There are plenty of devices that can approximate your elevation (or depression) compared to sea level.
You’re probably most familiar with GPS receivers – like the one in your phone or 360 camera – recording your vertical position (altitude), as well as your horizontal position (latitude and longitude).
A 3 satellite fix gives your position on the face of the earth at sea level, whether or not you are at sea level.
A 4 satellite fix gives your altitude, where you are in relation to sea level.
You can usually see 6 or more satellites above the horizon, so sufficient GPS fixes are usually easy to achieve. Generally the more satellites in direct line-of-sight to the receiver, the better the measurements reported.
In cases where only 4 satellites are fixed, perhaps due to high surrounding buildings, altitude can often be erroneous, despite horizontal position being fairly accurate.
For very precise requirements, GPS is not very reliable for elevation because a satellite must be directly overhead to calculate the measurement to within a high degree of accuracy.
But I won’t start getting too geeky…
My point being; sometimes you have geographic data that consists only of accurate latitudes and longitudes, but you want to know the accurate altitude of these point as well — because, for example, you want to colourise points by height above sea level, or draw a profile of a track.
Digital Elevation Models (DEM’s)
A DEM data set defines points or grid cells with three values, or coordinates, – x, y and z - where x and y are traditional latitude-longitude location references, and z represents the elevation or height of the point or cell.
Map surfaces are usually modeled with raster datasets. A raster is a matrix of cells, also called pixels, organized in rows and columns and covering some part of the world (or even the whole world). Each cell in the matrix represents a square unit of area and contains a numeric value that is a measurement or estimate for that location.
The size (area) of a cell varies depending on the Digital Elevation Model and how it was created. For example, where LiDaR has been used to capture topology, you might have very high resolution (small area) cells, perhaps as small as a few centimeters square.
Generally the scale of the model impacts its cell resolution.
A survey of a building site just 100m2 might have very high resolution cells (small area). A global Digital Elevation Model that includes the highest mountains and deepest sea trenches will usually have a much lower cell resolution (bigger area) in these locations.

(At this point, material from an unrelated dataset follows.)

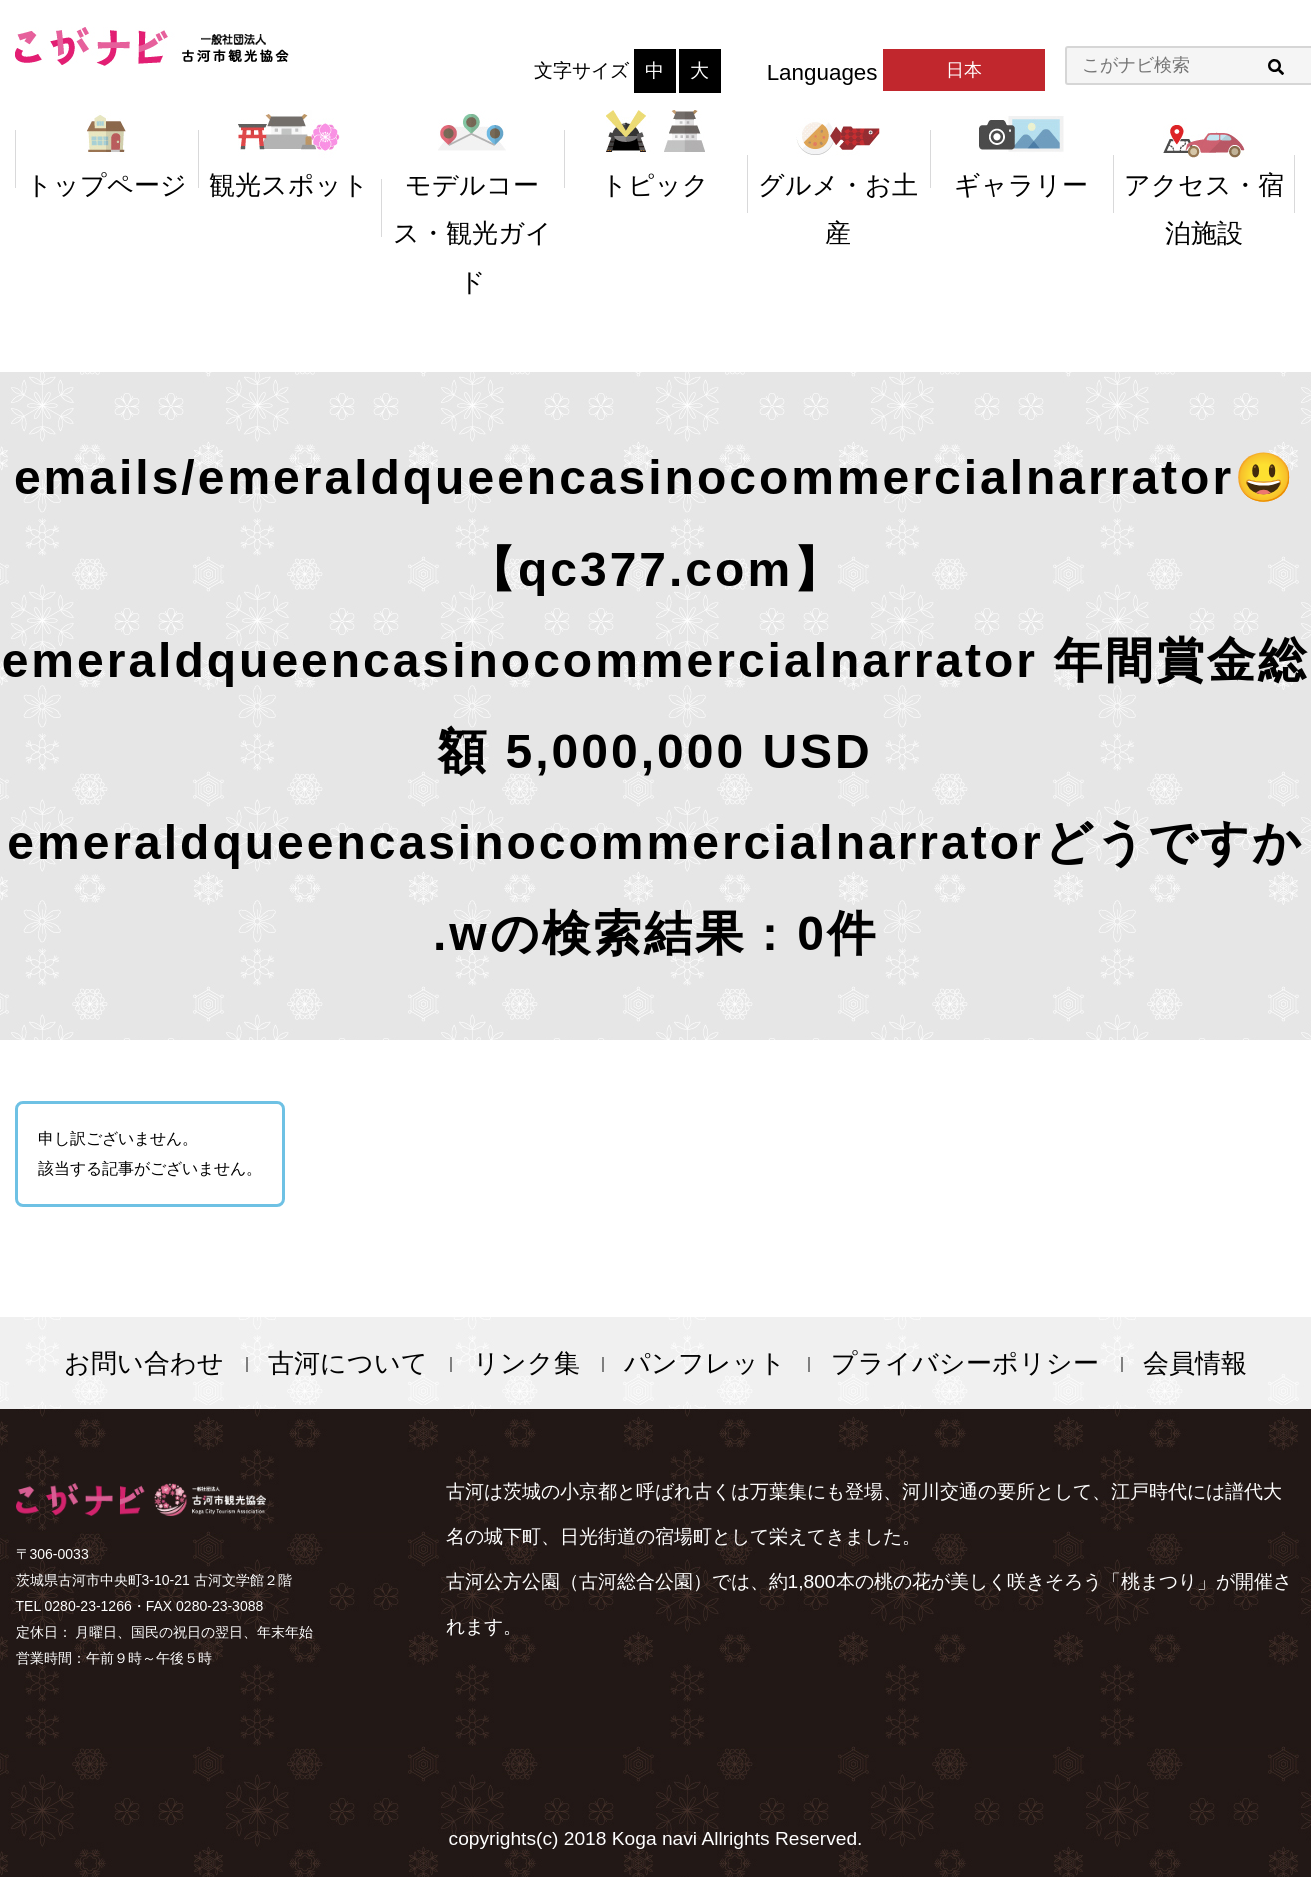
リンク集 (526, 1363)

Essentially, with a global DEM, I can take a latitude and longitude and perform a lookup to get a fairly accurate approximation of altitude.
There are a good number of Global DEM’s available online.
Perhaps the most widely used is Google’s Elevation API. It’s also perhaps one of the most comprehensive Global DEM’s given the coverage of Google Maps data. The downside, it can be expensive for large-scale use (at time of writing $5USD per 1,000 lookups).
The Mapbox Tilequery API works in a similar way, returning the elevation for a given point (latitude and longitude). Mapbox has a generous free tier, but this is also a paid service for heavy users.
Open-Elevation is a free and open-source alternative to the above offerings. You can use it to host your own global DEM database and API, or alternatively use their free public API.
If none of these work for you, there are many more alternatives to discover from a quick search for “Global DEM”.